Stored entries:
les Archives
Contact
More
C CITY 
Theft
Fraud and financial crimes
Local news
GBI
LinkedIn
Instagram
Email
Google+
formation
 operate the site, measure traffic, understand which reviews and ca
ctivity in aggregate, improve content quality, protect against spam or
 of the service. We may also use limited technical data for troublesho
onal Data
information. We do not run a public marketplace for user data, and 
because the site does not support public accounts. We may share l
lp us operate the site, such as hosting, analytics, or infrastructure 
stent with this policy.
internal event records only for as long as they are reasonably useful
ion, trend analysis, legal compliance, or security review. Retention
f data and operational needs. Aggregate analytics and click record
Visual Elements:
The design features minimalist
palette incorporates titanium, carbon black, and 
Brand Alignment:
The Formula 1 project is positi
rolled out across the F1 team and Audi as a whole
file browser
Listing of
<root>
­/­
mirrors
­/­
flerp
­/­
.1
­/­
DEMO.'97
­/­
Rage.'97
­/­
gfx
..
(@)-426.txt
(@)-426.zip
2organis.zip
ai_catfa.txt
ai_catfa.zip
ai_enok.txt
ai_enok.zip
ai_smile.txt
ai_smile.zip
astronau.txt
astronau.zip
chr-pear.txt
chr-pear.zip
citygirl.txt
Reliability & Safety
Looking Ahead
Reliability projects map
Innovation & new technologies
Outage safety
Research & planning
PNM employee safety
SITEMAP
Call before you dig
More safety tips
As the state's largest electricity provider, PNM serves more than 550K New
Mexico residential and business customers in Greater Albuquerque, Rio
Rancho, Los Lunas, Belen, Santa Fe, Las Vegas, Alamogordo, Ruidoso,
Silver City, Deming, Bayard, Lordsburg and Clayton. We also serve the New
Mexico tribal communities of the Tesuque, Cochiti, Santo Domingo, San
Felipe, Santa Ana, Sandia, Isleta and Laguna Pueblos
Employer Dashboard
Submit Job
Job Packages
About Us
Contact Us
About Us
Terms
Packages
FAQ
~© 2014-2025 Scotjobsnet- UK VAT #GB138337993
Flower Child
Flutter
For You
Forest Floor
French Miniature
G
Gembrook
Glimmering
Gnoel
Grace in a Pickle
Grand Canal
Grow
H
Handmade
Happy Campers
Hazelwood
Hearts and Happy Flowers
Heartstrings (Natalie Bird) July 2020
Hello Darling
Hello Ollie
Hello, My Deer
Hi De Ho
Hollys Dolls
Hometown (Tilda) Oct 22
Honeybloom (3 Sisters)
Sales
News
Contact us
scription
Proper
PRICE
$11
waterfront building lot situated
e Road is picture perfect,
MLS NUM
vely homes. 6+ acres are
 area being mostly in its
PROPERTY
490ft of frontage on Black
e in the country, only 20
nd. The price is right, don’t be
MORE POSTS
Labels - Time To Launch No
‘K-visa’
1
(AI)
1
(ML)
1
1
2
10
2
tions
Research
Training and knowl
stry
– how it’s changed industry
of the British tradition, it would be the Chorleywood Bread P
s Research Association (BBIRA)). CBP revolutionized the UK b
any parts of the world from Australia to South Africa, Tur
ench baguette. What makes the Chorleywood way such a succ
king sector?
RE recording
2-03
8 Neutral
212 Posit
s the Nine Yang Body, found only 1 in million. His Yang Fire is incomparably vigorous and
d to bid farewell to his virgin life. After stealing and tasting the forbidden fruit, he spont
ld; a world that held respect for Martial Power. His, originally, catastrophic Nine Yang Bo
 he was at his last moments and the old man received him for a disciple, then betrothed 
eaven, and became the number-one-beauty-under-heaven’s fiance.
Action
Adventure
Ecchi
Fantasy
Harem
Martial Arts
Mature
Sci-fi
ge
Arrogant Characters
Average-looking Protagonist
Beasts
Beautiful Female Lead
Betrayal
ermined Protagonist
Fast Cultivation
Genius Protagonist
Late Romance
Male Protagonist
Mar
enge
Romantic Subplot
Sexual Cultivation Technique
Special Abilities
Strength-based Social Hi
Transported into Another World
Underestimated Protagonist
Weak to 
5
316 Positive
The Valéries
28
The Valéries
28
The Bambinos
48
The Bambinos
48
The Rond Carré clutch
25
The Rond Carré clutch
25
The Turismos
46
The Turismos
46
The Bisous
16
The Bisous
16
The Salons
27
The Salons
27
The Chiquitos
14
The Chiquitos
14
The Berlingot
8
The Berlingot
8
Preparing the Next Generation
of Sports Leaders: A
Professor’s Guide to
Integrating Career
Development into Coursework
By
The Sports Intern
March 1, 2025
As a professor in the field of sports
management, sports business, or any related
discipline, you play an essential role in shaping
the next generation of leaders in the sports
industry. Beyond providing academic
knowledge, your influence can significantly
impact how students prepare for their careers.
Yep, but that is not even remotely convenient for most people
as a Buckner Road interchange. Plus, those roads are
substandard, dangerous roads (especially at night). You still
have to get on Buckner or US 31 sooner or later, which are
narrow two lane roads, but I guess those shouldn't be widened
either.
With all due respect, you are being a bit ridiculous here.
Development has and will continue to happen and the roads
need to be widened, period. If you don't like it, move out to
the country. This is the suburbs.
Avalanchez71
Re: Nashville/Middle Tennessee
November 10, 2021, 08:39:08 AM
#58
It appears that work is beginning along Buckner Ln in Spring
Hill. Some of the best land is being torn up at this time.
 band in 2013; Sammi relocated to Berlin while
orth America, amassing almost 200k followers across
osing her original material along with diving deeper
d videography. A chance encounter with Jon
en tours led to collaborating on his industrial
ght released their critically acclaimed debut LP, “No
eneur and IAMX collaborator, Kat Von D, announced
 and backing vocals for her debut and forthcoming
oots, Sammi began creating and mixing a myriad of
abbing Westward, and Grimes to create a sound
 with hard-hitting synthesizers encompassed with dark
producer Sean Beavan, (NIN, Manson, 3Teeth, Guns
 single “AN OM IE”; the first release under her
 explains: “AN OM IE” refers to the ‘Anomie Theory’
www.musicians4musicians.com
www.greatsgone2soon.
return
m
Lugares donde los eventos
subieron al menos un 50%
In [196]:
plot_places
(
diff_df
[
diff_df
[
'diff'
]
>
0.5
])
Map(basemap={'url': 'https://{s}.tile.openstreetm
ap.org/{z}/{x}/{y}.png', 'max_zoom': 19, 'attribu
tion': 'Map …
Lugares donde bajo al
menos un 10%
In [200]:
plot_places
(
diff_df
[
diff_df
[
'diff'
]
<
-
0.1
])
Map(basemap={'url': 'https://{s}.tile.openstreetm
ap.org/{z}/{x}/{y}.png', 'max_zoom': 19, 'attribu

Assigned task: Show the lines in the entries above that include the string "operate".

Response to this exercise:
 operate the site, measure traffic, understand which reviews and ca
lp us operate the site, such as hosting, analytics, or infrastructure 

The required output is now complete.